Her main method of reducing my reading was to only drive me to the library every two weeks.

So sad!!! We had a library easy walking distance in the town I lived in until I was 11. And one of the great highlights of visiting my grandparents in their tiny town in Texas was our trips to the library. We went almost every day. (And we'd stay down there visiting for 3-4 weeks at a time)


Ginger - Sep 27, 2007 8:43:26 am PDT #4016 of 28220
"It didn't taste good. It tasted soooo horrible. It tasted like....a vodka martini." - Matilda

We weren't in walking distance to the library anywhere we lived. I was not particularly interested in driving, except that my license meant I could drive myself to the library. Several places were, at least, in walking distance of comic stores.


Connie Neil - Sep 27, 2007 8:46:37 am PDT #4017 of 28220
brillig

I'd scrounge books wherever I could find them

That's how I discovered the home medical guide tucked in the corner of the bookcase and how I learned about the mechanisms of sex. We had an old bookcase full of 1950s Encyclopedia Britannicas that I wasn't allowed to mess with, or else I'd have been bookworming my way through those.


Jesse - Sep 27, 2007 8:48:23 am PDT #4018 of 28220
Sometimes I trip on how happy we could be.

My only childhood reading issue is that I'd bring a book into the bathroom with me, and then get caught up in reading, so they thought I was constipated all the time. Nope! Just reading!

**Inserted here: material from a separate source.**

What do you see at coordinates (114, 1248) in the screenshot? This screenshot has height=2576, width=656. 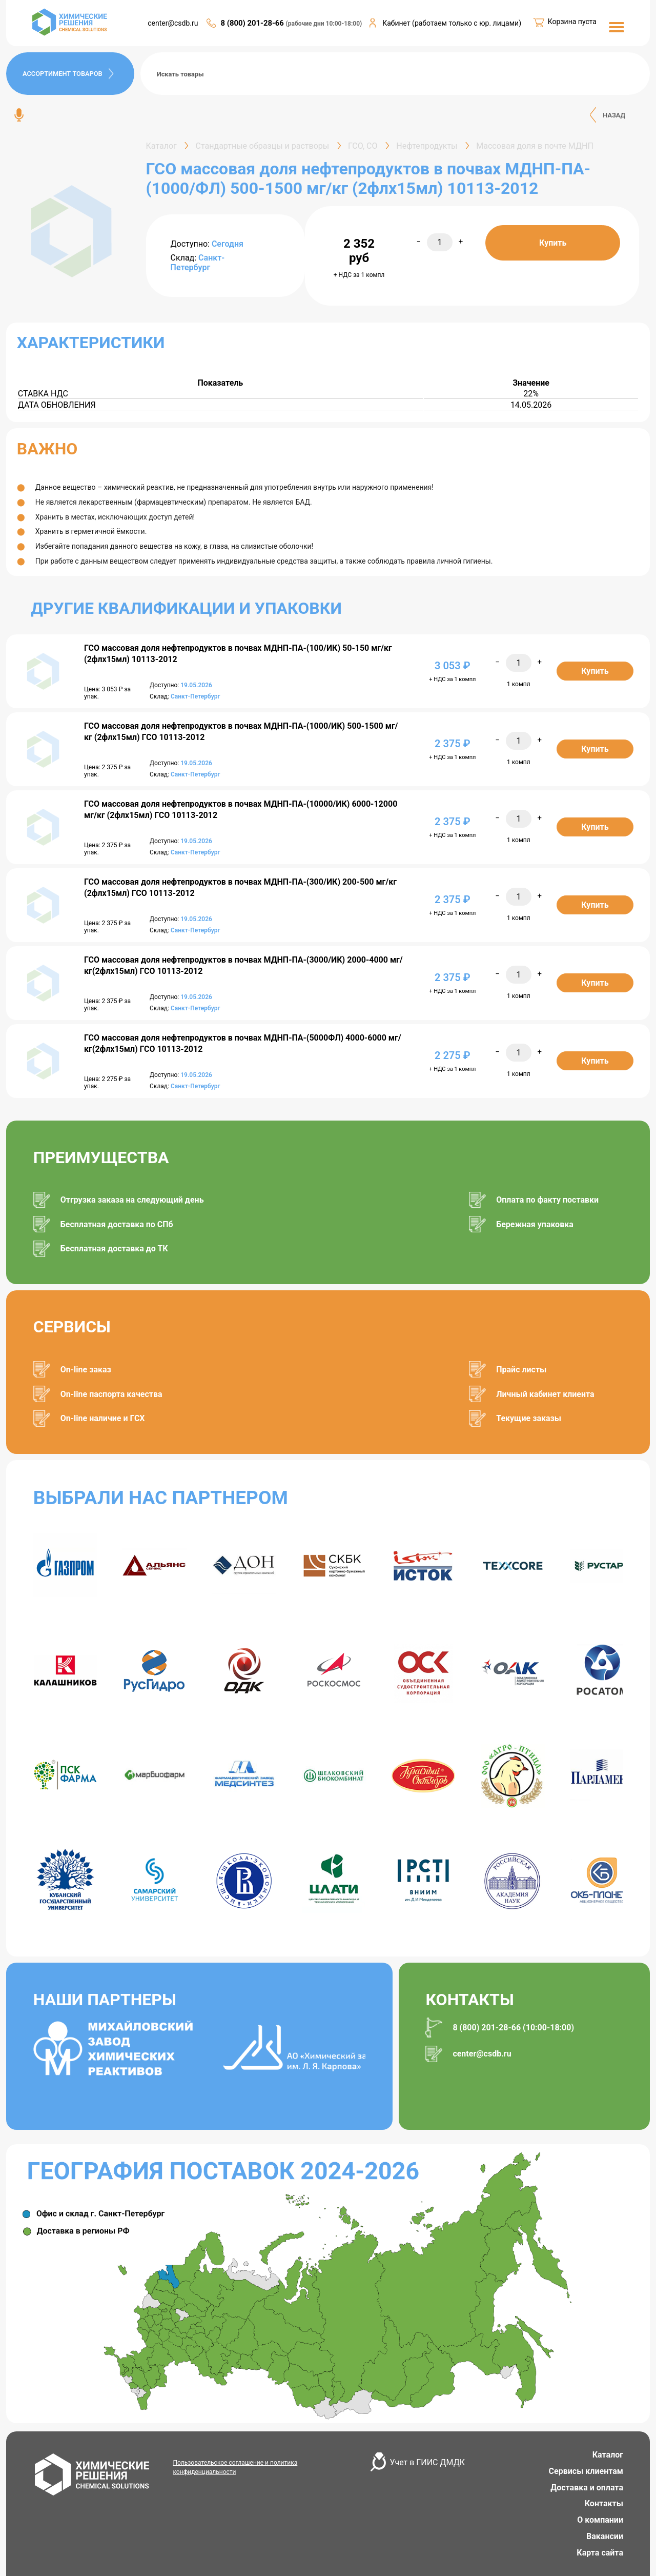 I see `Бесплатная доставка до ТК` at bounding box center [114, 1248].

Kathy A - Sep 27, 2007 8:48:45 am PDT #4019 of 28220
We're very stretchy. - Connie Neil

Shorewood finally opened a branch library in a storefront when I was ten or so, and it was only a mile or so away, so I could walk or ride my bike there. I started volunteering after going there so often that the librarian knew my name in a matter of days. I'd shelve, check out books, dust, whatever, to be able to hang around the room all day.

It was still fun heading to the downtown library on occasion--it had marble stairs and big marble columns in the entryway, and really tall ceilings. A very impressive building.